Page 1 of 1

Why RE "137[^\x5d]" found pattern "137]"

Posted: Tue Oct 16, 2007 1:22 am
by tn7077
My file contained the following 2 lines:
1. source\fi_output_msg.c(408): case INTERROGATE_TRK_REQ_FC: /* fUNCTION CODE 137 */
2. source\library_lookup.c(779): 5142, /* itbl_atan[ 0][137] */

I used POSIX regular expression and found the following:
a. RE "137\x5d" found "137]" in line 2 as expected.
b. RE "137[\x5d]" found no occurrence. I expected it to find "137]" in line 2 as in a.
c. RE "137[^\x5d]" found both "137 " in line 1 and "137]" in line 2. I expected it to find only "137 " in line 1.

I wanted to search for "137" not followed by ']'.

Questions
1. Are my expectations correct?
2. Am I missing something?

Artifacts
TextPad version 5.0.3
Windows XP with SP2 installed

Posted: Tue Oct 16, 2007 5:50 am
by ben_josephs
137\x5d matches 137]. You can use the simpler regex 137] for that.
137[\x5d] matches 137 followed by any one of the characters \ x 5 d.

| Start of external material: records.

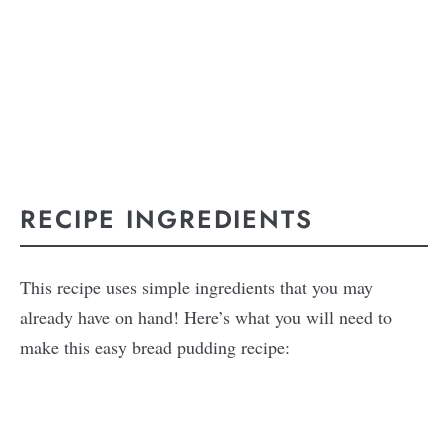
RECIPE INGREDIENTS
This recipe uses simple ingredients that you may
already have on hand! Here’s what you will need to
make this easy bread pudding recipe:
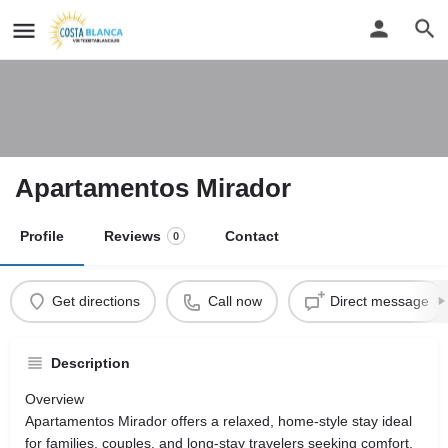
Apartamentos Mirador
Profile
Reviews
Contact
0
Get directions
Call now
Direct message
Description
Overview
Apartamentos Mirador offers a relaxed, home-style stay ideal
for families, couples, and long-stay travelers seeking comfort,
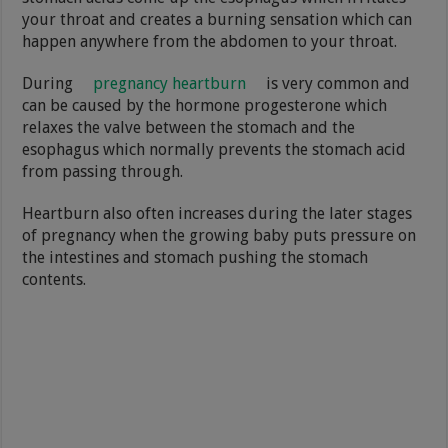
your throat and creates a burning sensation which can
happen anywhere from the abdomen to your throat.
During
pregnancy heartburn
is very common and
can be caused by the hormone progesterone which
relaxes the valve between the stomach and the
esophagus which normally prevents the stomach acid
from passing through.
Heartburn also often increases during the later stages
of pregnancy when the growing baby puts pressure on
the intestines and stomach pushing the stomach
contents.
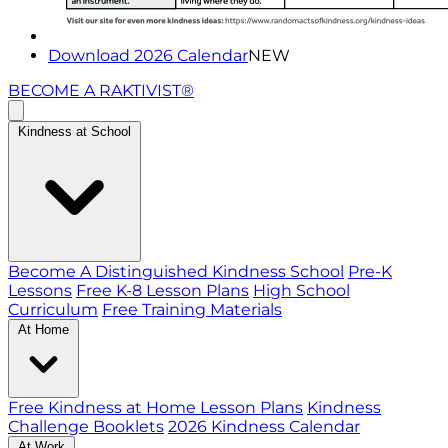
Download 2026 Calendar
NEW
BECOME A RAKTIVIST®
Kindness at School
Become A Distinguished Kindness School
Pre-K
Lessons
Free K-8 Lesson Plans
High School
Curriculum
Free Training Materials
At Home
Free Kindness at Home Lesson Plans
Kindness
Challenge Booklets
2026 Kindness Calendar
At Work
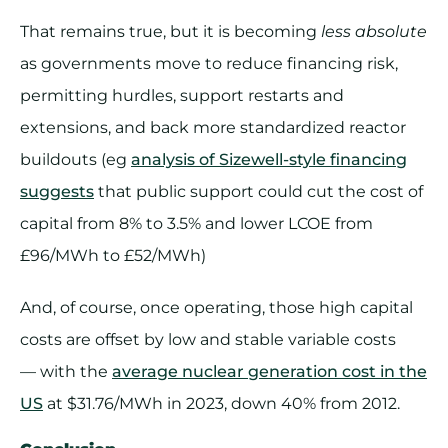
That remains true, but it is becoming
less absolute
as governments move to reduce financing risk,
permitting hurdles, support restarts and
extensions, and back more standardized reactor
buildouts (eg
analysis of Sizewell-style financing
suggests
that public support could cut the cost of
capital from 8% to 3.5% and lower LCOE from
£96/MWh to £52/MWh)
And, of course, once operating, those high capital
costs are offset by low and stable variable costs
— with the
average nuclear generation cost in the
US
at $31.76/MWh in 2023, down 40% from 2012.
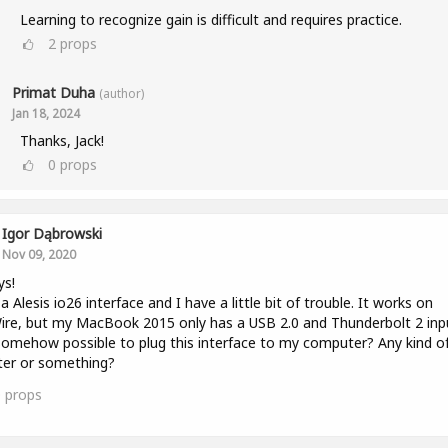
Learning to recognize gain is difficult and requires practice.
2
props
Primat Duha
(author)
Jan 18, 2024
Thanks, Jack!
0
props
Igor Dąbrowski
Nov 09, 2020
ys!
 a Alesis io26 interface and I have a little bit of trouble. It works on
ire, but my MacBook 2015 only has a USB 2.0 and Thunderbolt 2 inp
 somehow possible to plug this interface to my computer? Any kind o
ter or something?
0
props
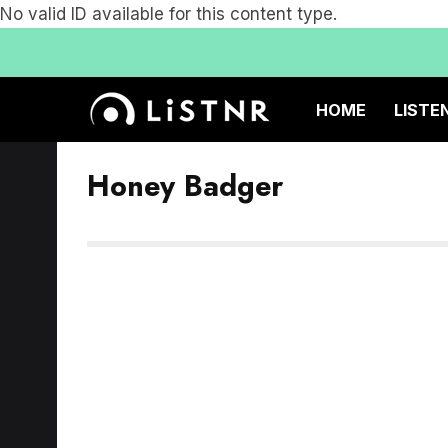
No valid ID available for this content type.
HOME
LISTE
Honey Badger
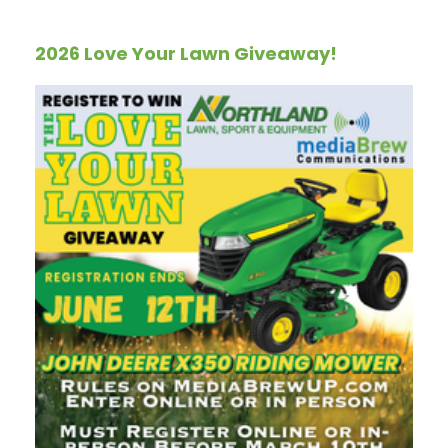
2026 Love Your Lawn Giveaway!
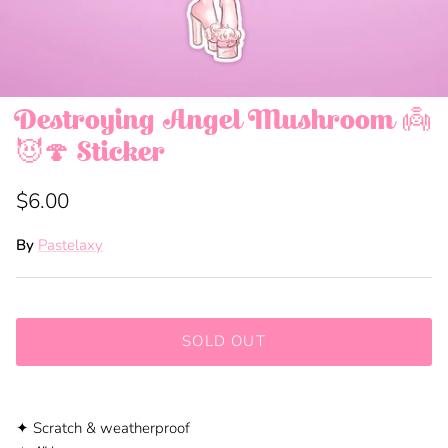
Destroying Angel Mushroom 👼
😈🍄 Sticker
$6.00
By
Pastelaxy
SOLD OUT
✦ Scratch
&
weatherproof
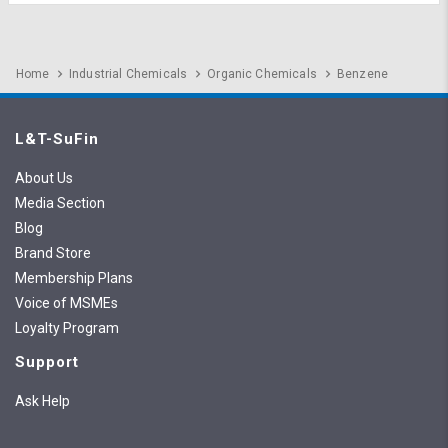
Home
Industrial Chemicals
Organic Chemicals
Benzene
L&T-SuFin
About Us
Media Section
Blog
Brand Store
Membership Plans
Voice of MSMEs
Loyalty Program
Support
Ask Help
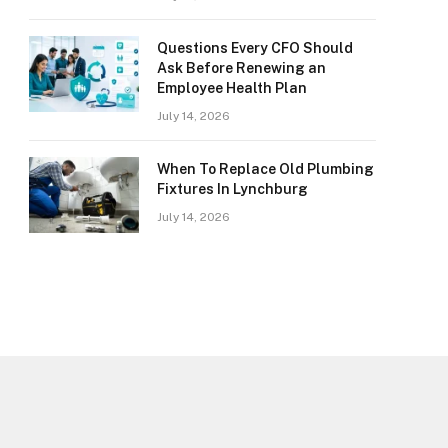
Questions Every CFO Should
Ask Before Renewing an
Employee Health Plan
July 14, 2026
When To Replace Old Plumbing
Fixtures In Lynchburg
July 14, 2026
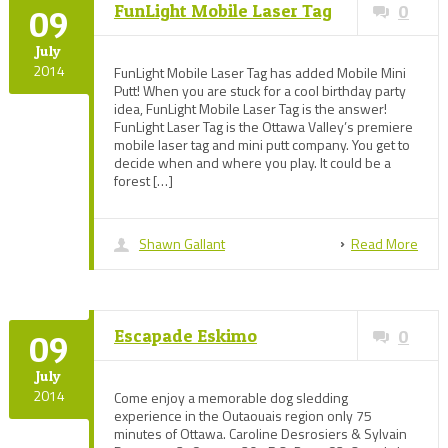
FunLight Mobile Laser Tag
0
09
July
2014
FunLight Mobile Laser Tag has added Mobile Mini
Putt! When you are stuck for a cool birthday party
idea, FunLight Mobile Laser Tag is the answer!
FunLight Laser Tag is the Ottawa Valley’s premiere
mobile laser tag and mini putt company. You get to
decide when and where you play. It could be a
forest […]
Shawn Gallant
Read More
Escapade Eskimo
0
09
July
2014
Come enjoy a memorable dog sledding
experience in the Outaouais region only 75
minutes of Ottawa. Caroline Desrosiers & Sylvain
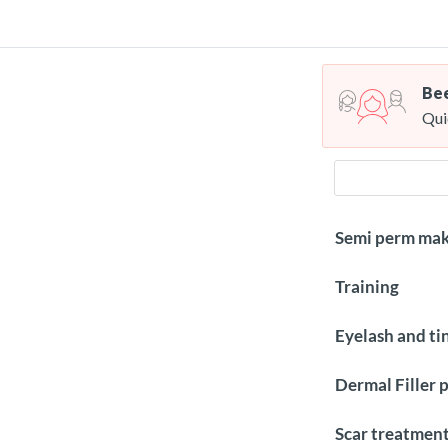
Bee
Qui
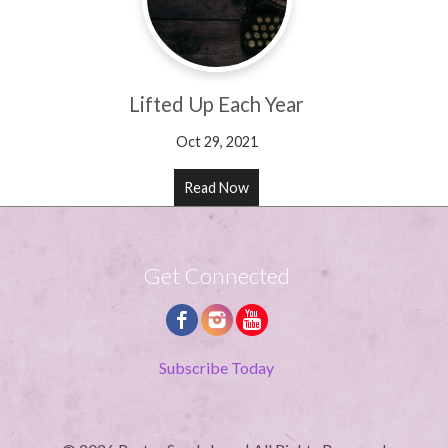
Lifted Up Each Year
Oct 29, 2021
Read Now
Get Connected
Subscribe Today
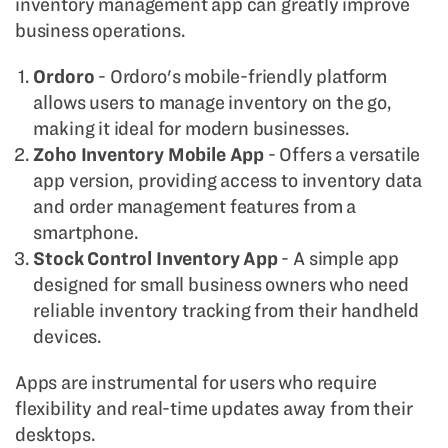
inventory management app can greatly improve
business operations.
Ordoro
- Ordoro's mobile-friendly platform
allows users to manage inventory on the go,
making it ideal for modern businesses.
Zoho Inventory Mobile App
- Offers a versatile
app version, providing access to inventory data
and order management features from a
smartphone.
Stock Control Inventory App
- A simple app
designed for small business owners who need
reliable inventory tracking from their handheld
devices.
Apps are instrumental for users who require
flexibility and real-time updates away from their
desktops.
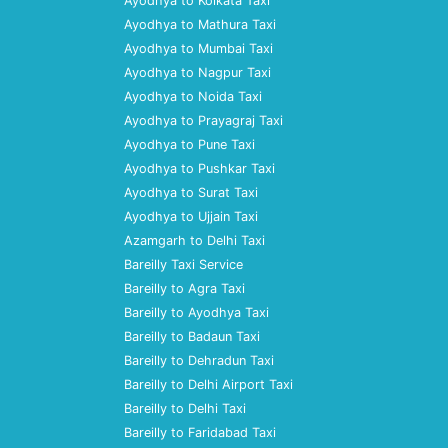
Ayodhya to Kolkata Taxi
Ayodhya to Mathura Taxi
Ayodhya to Mumbai Taxi
Ayodhya to Nagpur Taxi
Ayodhya to Noida Taxi
Ayodhya to Prayagraj Taxi
Ayodhya to Pune Taxi
Ayodhya to Pushkar Taxi
Ayodhya to Surat Taxi
Ayodhya to Ujjain Taxi
Azamgarh to Delhi Taxi
Bareilly Taxi Service
Bareilly to Agra Taxi
Bareilly to Ayodhya Taxi
Bareilly to Badaun Taxi
Bareilly to Dehradun Taxi
Bareilly to Delhi Airport Taxi
Bareilly to Delhi Taxi
Bareilly to Faridabad Taxi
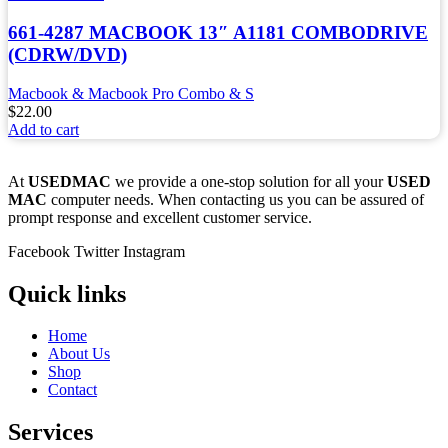
661-4287 MACBOOK 13″ A1181 COMBODRIVE
(CDRW/DVD)
Macbook & Macbook Pro Combo & S
$
22.00
Add to cart
At
USEDMAC
we provide a one-stop solution for all your
USED
MAC
computer needs. When contacting us you can be assured of
prompt response and excellent customer service.
Facebook
Twitter
Instagram
Quick links
Home
About Us
Shop
Contact
Services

This is not what you want.
137[^\x5d] matches 137 followed by any one character that is not one of \ x 5 d. This also is not what you want.
What you want is 137[^]].

Posted: Tue Oct 16, 2007 3:46 pm
by tn7077
Thanks, Ben.

Here's what I learned then:

1. "\" in [] is a literal "\", not an Esc character.

2. It looks to me that
to find "137[", one uses RE "137\["
to find "137]", one uses RE "137]"

Question: when does one need to use "\x<hexdigit><hexdigit>"?
an example would be appreciated.

Thanks again.

Posted: Tue Oct 16, 2007 5:53 pm
by ben_josephs
You need to quote a literal [ to indicate that it's not the beginning of a character class expression. A ] is only special to the right of a [, so one on its own doesn't need to be quoted. A similar rule applies to ( and ). On the other hand, a { is special only when it starts a legal interval operator. This anomaly is the result of the history of regex development.

You use the \xdd notation to represent characters that are difficult (for example, most control characters, such as ESC - \x1B) or impossible (for example, NULL - \x00) to represent literally.

When to use hex codes for characters?

Posted: Tue Oct 16, 2007 5:55 pm
by Kaizyn
http://www.regular-expressions.info/quickstart.html

Basically, if you want to match a non-printable character use the hex codes. Otherwise, it's not needed.

Posted: Tue Oct 16, 2007 6:31 pm
by ben_josephs
But be aware that the regular expression recogniser used by TextPad is very old and rather weak by the standards of recent tools. Much of what you will find at that site and the many other regex sites on the web is not available in TextPad, so you may get frustrated if you discover a handy trick that doesn't work in TextPad. The recogniser that WildEdit (http://www.textpad.com/products/wildedit/) uses (Boost) is far more powerful.

Posted: Tue Oct 16, 2007 7:12 pm
by tn7077
Appreciate the info.